**Page-level text extractions:**
######

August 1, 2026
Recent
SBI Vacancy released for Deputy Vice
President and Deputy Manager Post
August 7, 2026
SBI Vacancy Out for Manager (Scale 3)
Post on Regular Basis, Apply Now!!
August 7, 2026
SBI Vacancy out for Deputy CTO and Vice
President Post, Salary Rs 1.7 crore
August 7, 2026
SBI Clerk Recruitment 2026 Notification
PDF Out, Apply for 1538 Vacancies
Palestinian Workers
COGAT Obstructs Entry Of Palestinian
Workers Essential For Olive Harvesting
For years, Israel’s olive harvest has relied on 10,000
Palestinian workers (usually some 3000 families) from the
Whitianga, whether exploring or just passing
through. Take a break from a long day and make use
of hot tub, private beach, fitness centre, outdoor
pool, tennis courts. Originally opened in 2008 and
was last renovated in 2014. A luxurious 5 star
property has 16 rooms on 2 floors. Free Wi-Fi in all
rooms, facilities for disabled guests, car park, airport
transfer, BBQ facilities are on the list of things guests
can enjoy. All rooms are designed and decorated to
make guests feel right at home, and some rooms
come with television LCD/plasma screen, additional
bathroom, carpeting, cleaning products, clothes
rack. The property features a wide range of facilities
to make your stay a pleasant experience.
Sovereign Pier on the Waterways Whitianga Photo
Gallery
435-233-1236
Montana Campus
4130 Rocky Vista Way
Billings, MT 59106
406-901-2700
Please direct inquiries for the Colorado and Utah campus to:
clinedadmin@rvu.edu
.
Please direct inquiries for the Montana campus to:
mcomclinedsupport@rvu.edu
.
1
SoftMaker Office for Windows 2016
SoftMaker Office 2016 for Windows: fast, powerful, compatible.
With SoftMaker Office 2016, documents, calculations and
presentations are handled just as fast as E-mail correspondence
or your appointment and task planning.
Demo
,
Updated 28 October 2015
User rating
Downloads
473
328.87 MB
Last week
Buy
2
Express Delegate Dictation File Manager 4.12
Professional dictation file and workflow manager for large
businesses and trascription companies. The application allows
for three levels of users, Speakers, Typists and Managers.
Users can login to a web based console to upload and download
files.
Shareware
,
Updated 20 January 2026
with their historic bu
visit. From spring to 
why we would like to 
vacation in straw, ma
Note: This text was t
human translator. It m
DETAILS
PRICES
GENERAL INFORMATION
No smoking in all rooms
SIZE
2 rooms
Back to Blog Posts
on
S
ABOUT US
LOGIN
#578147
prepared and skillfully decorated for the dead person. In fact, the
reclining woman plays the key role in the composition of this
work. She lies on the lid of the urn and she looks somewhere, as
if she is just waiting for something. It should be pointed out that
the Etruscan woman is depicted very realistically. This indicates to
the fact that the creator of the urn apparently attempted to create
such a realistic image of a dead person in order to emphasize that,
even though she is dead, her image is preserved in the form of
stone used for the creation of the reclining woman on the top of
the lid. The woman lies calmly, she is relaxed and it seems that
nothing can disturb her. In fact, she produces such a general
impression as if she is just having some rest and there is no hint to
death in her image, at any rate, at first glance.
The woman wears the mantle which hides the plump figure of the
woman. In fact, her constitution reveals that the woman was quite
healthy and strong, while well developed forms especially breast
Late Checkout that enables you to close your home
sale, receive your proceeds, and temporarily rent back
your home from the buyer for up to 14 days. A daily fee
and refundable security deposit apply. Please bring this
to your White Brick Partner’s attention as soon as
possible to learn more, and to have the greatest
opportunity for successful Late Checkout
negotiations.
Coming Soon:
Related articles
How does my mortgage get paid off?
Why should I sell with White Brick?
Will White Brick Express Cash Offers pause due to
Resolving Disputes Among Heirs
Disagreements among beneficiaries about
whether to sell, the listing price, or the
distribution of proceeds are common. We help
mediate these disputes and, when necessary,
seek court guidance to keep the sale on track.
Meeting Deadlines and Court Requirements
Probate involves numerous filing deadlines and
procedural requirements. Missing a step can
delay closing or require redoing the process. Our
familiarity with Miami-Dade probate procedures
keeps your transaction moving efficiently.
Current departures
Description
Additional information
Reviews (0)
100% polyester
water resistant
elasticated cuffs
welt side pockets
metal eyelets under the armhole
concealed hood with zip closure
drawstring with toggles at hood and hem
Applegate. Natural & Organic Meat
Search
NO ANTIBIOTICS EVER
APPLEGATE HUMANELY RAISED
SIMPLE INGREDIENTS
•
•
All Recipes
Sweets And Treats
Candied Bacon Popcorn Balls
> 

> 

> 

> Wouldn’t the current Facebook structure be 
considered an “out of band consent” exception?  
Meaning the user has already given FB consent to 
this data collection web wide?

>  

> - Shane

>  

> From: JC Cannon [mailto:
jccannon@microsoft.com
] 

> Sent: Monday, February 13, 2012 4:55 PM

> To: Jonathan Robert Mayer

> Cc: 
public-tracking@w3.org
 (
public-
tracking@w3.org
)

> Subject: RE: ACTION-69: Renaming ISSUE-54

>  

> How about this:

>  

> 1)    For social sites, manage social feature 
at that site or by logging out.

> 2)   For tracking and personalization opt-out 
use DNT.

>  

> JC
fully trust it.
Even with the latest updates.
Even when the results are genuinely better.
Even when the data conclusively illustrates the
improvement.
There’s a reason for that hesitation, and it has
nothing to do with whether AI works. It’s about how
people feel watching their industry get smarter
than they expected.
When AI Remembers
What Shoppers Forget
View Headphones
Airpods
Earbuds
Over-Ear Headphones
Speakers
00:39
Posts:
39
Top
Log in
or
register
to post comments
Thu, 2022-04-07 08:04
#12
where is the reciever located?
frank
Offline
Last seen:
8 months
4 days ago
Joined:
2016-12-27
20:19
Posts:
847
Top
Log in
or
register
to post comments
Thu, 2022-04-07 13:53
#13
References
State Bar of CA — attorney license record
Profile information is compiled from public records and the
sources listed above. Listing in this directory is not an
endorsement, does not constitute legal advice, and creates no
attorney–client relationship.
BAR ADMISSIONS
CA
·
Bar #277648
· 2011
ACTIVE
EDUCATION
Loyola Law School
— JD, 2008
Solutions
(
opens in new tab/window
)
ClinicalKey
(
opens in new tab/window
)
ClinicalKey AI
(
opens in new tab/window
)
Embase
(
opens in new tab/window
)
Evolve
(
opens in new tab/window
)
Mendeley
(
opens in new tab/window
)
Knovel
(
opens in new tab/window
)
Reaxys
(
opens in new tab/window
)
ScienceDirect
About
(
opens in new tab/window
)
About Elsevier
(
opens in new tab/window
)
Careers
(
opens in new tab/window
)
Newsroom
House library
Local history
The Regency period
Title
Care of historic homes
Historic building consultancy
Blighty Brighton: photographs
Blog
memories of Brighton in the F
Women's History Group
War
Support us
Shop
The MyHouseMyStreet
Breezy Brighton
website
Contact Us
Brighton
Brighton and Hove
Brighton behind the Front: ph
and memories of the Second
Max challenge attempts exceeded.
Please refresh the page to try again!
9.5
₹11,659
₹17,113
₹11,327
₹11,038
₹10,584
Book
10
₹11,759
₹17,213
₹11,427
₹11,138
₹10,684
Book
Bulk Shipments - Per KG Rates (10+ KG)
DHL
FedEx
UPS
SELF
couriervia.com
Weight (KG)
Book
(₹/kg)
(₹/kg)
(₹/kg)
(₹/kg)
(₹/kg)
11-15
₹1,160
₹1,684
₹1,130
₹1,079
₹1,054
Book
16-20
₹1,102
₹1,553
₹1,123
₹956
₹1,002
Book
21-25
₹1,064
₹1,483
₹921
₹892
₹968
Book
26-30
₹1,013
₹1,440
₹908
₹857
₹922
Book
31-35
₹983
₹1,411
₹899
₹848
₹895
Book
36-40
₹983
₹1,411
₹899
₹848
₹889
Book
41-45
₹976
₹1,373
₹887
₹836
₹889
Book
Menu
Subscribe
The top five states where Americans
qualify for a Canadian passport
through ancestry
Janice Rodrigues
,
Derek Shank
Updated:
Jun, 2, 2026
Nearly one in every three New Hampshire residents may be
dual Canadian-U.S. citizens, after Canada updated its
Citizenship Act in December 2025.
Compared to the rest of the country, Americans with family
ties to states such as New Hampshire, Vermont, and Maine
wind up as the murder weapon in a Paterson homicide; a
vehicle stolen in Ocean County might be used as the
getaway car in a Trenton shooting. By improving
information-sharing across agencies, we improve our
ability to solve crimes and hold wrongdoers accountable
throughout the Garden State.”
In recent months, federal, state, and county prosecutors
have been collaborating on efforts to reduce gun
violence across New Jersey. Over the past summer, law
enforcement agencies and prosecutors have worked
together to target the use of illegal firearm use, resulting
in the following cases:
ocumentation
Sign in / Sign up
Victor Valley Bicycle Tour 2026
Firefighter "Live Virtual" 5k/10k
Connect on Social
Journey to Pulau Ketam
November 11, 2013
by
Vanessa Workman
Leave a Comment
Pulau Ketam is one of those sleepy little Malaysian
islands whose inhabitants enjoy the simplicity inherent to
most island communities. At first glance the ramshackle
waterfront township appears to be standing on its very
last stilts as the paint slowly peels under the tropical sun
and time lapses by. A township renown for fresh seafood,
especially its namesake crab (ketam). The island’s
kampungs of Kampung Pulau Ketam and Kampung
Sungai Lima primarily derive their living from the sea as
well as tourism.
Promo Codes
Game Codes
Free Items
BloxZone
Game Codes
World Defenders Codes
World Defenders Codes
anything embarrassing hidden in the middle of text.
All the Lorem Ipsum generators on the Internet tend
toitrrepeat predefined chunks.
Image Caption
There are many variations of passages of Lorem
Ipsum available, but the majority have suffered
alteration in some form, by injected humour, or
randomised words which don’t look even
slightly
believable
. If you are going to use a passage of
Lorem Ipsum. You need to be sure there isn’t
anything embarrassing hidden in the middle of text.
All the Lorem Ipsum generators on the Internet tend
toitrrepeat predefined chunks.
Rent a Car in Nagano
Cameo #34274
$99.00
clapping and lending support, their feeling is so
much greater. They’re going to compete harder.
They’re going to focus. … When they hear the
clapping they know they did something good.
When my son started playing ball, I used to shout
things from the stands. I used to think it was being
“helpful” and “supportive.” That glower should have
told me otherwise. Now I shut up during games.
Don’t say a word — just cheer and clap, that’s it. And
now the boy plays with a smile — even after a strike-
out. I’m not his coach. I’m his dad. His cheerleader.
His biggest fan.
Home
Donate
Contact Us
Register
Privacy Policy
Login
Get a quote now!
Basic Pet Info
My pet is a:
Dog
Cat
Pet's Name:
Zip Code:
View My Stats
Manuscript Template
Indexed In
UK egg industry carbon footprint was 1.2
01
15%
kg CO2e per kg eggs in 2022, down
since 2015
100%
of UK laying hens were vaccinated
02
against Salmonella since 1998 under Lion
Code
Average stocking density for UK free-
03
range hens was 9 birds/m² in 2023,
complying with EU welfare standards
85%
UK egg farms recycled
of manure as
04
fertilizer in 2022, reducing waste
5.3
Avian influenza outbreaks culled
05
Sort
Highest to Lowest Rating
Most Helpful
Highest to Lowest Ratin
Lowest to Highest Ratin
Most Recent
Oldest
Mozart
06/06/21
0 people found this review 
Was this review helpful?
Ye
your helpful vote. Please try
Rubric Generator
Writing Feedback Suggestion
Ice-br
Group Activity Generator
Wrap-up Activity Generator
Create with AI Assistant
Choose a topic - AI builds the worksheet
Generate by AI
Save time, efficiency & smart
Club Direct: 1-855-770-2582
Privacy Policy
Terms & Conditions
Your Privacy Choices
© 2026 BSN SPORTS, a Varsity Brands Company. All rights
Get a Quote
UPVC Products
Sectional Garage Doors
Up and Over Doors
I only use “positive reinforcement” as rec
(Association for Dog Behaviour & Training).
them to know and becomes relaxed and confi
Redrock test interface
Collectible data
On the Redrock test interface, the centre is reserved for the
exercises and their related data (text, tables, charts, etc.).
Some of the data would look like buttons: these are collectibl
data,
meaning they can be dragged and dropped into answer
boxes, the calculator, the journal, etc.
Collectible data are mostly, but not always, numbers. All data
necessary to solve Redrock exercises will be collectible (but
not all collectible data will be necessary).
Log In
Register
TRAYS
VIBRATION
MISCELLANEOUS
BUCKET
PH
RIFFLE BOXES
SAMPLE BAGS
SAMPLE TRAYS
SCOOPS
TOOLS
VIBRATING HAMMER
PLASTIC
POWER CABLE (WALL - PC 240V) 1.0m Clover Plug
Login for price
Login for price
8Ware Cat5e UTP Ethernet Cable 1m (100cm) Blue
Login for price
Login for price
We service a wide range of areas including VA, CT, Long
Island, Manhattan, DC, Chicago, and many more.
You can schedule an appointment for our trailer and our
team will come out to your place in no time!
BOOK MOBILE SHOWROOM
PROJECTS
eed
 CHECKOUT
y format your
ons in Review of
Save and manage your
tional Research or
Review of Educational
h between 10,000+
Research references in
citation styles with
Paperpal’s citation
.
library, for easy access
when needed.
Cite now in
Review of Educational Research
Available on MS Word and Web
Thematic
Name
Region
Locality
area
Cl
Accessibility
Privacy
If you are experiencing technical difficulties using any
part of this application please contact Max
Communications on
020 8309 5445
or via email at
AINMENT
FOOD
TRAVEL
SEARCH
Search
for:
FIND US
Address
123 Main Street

######

**Assigned task:**
State, as a bare number, how many lines of the records above include "woman".

**Solution:**
6